I will go through it ASAP and try to replicate. But, is there a way to list the folders? I mean, the latest code you gave will work when I know the folder name. In case I automate the process and new folder is created and files are kept, it won't work for the new folder, right? That's why I also wanted listing folder, just in-case. Anyway, the present solution should work for my use-case.
Lot of thanks to both of you. I will update here, once I run the experiment.
Don't thank me, @vgrem is to blame :) ... and I'm not sure, maybe there are other ways of achieving the same ....
right, to list all the folders inside Shared Documents document library you may try:
list_object = ctx.web.lists.get_by_title(listTitle)
folder = list_object.root_folder
ctx.load(folder)
ctx.execute_query()
folders = folder.folders
ctx.load(folders)
ctx.execute_query()
for myfolder in folders:
print("File name: {0}".format(myfolder.properties["Name"]))
m.
Fantastic. Iterative folder content printing and download worked!
Thank you,
This code downloads corrupted pdf files. THey are empty - 156 bytes. Any ideas why?
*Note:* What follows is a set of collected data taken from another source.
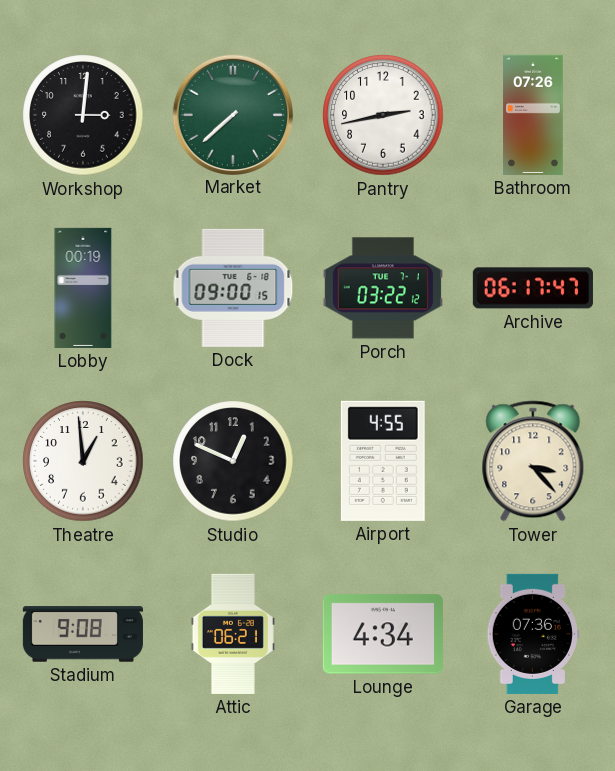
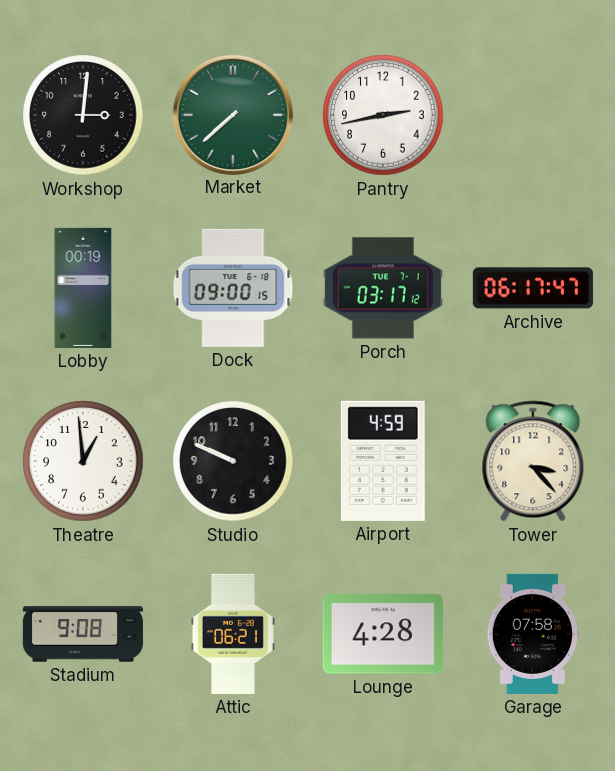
Bathroom: 07:26 -> none
Porch: 03:22 -> 03:17
Studio: 12:49 -> 9:49
Airport: 4:55 -> 4:59
Lounge: 4:34 -> 4:28
Garage: 07:36 -> 07:58
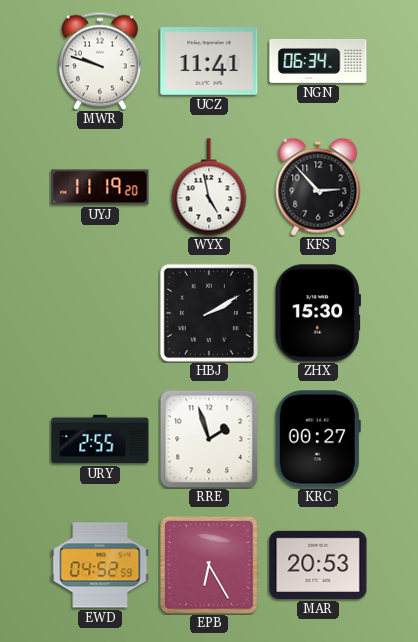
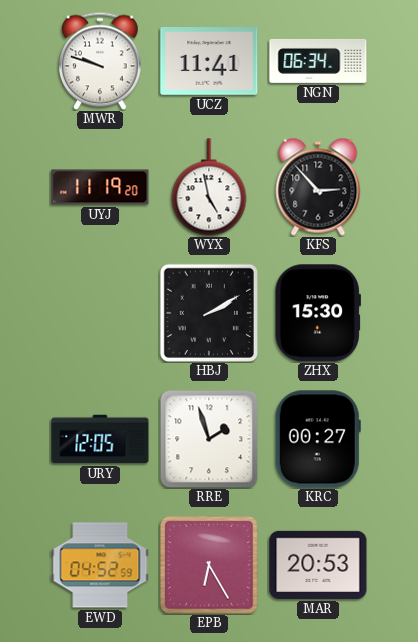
URY: 2:55 -> 12:05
I am also getting corrupted pdf files with only 1kb filename by using above cosde. Any idea?
I am also getting corrupted pdf files with only 1kb filename by using above code. Any idea?
I figured it out, for me the reason was the relative url. When I need to list folder content, I don't need to add /sites/sitename/library etc., it just has to be /library. But when I am downloading the files already, I need to add /sites/sitename/folder/file.
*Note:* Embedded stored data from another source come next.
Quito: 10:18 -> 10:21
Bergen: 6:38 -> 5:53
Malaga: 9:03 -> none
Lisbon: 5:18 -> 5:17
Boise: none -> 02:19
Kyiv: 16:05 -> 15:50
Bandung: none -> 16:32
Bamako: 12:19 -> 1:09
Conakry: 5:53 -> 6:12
This is really weird, because I still can access and download files without adding /sites/sitename/, but the content is corrupted then. At the same time, if I add /sites/sitename/ when I am getting folder content, it throws an error, and only works if I start relative url with a library.
It is weird that every single resource suggests to add /sites/sitename to relative url for both folder content and file content.
Thanks for suggestion. can you share final working code . If we want to download all contents of subfolder like /sites/sitename/Documents/somefolder then what would be final code?
Thanks guys. This helps solve a lot of problems and issues faced while using the Sharepoint package.
Hi Friends,
Do you have any idea, how to download large csv files larger than 10GB in small chunk. because AWS lambda can't handle large files like this.
If possible, share the code snippet as well.
Thanks in advance!
My Python 3 code:
from office365.runtime.auth.authentication_context import AuthenticationContext from office365.sharepoint.client_context import ClientContext
url = 'https://company.sharepoint.com/sites/abc' ctx_auth = AuthenticationContext(url=url) if ctx_auth.acquire_token_for_user(username='abcd.xyz@company.com', password='12345'): ctx = ClientContext(url, ctx_auth) lists = ctx.web.lists ctx.load(lists) ctx.execute_query() for l in lists: print(l.properties['Title'])
From the above code, I can list the items in the site. But my plan is to run this entire module in AWS Lambda using Python and download from SharePoint Documents and store in AWS S3.
A folder can have multiple files. I want to download the entire folder with all the files. Anyone did this? Any help? A working code shall be a great help as I am totally new to web scraping!